All variants get a dual front, side chest, and side head (curtain) airbags and as well as other safety features such as automatic headlights, hill launch assist, and a reversing camera as standard. With the most expensive Wildtrak or the XLT equipped with the optional Technology Package, buyers receive even more kit such as rear collision avoidance, lane keep assist, and even adaptive cruise control.
The in-car tech suite of the Ranger mirrors that of nearly all current new Fords, centring around the much improved SYNC 3 system, manipulated through an 8-inch touchscreen. The new software is far more responsive and easy to use over the older one and includes proper smartphone integration with support for Apple CarPlay and Android Auto. As a whole, the infotainment package here is one of the best in its class, matching the Volkswagen Amarok and far surpassing the Mitsubishi and Nissan in this regard.

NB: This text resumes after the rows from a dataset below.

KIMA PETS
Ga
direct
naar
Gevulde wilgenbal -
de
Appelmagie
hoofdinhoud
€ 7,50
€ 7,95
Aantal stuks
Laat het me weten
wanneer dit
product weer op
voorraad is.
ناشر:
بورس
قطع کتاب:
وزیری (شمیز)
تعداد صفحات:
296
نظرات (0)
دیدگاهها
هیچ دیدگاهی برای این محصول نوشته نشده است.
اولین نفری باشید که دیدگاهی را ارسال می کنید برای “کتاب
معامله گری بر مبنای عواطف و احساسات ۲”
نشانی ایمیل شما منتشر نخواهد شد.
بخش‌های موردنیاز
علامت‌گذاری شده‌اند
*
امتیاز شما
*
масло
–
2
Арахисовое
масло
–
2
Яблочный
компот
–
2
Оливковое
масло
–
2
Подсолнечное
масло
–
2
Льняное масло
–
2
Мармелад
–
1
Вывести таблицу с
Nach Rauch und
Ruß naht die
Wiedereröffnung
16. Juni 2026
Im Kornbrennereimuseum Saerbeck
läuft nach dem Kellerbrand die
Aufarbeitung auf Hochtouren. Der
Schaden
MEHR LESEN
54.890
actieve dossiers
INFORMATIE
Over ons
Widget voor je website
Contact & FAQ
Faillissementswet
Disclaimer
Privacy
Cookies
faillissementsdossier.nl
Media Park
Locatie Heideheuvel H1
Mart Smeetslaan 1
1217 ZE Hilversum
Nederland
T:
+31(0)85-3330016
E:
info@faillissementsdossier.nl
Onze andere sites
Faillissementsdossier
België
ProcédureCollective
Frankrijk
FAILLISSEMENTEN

The Ford Ranger, in this updated 2015 version, deserves its spot in the upper echelons of the pick-up landscape and manages to combine its workhorse-like attributes with genuine everyday usability. However, its edge over the competition by focusing on a more car-like appeal has waned, and rivals are closer than ever to besting it as a total package.

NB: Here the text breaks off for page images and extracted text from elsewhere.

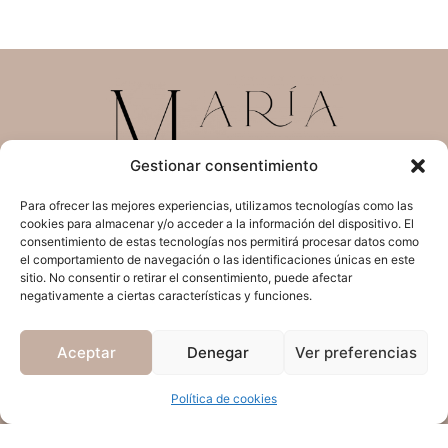
Gestionar consentimiento
Maquillaje y peinado
Para ofrecer las mejores experiencias, utilizamos tecnologías como las
para novias
cookies para almacenar y/o acceder a la información del dispositivo. El
consentimiento de estas tecnologías nos permitirá procesar datos como
Tlf.
654693794
el comportamiento de navegación o las identificaciones únicas en este
sitio. No consentir o retirar el consentimiento, puede afectar
info@demariamunoz.es
negativamente a ciertas características y funciones.
Aviso Legal
Aceptar
Denegar
Ver preferencias
Política de Privacidad
Cookies
Política de cookies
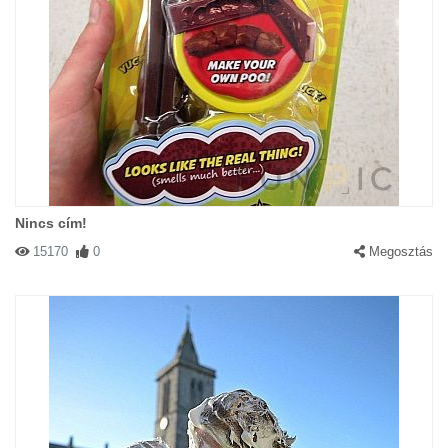
Nincs cím!
15170
0
Megosztás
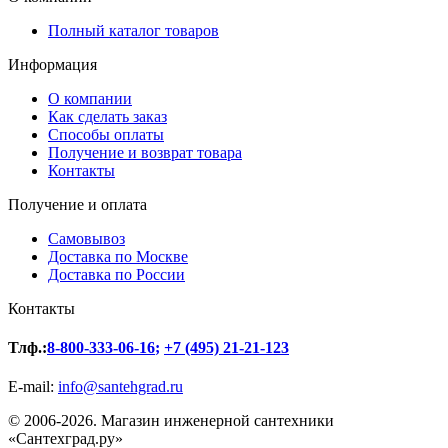
Полный каталог товаров
Информация
О компании
Как сделать заказ
Способы оплаты
Получение и возврат товара
Контакты
Получение и оплата
Самовывоз
Доставка по Москве
Доставка по России
Контакты
Тлф.:
8-800-333-06-16
;
+7 (495) 21-21-123
E-mail:
info@santehgrad.ru
© 2006-2026. Магазин инженерной сантехники
«Сантехград.ру»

AutoExpress - 4.3/5 - “There are a variety of Ford Rangers, but all offer car-like interiors and plenty of practicality, although economy could be better.”
CarAdvice - 8.5/10 - “Its cabin tech beats the HiLux or BT-50, its safety story and towing capacity outdoes the more premium and rapid Amarok V6, its car-like floating ride and handling is at or near the top of the tree, and its rugged design appeals to more tastes than most.”
CarBuyer - 3.6/5 - “The Ford Ranger is a hugely capable workhorse and high-spec versions make a real alternative to conventional SUVs.”
CarsGuide - 4/5 - “…the smaller XLS is a five-seat genuine one tonner which not only offers a good-looking sub-$50K entry into Ford Ranger ownership but feels just as capable as its larger-engined sibling for less money.”
What Car - 4/5 - “The Ford Ranger might have the same limitations as all pick-ups, but it’s certainly one of the best of its kind available.”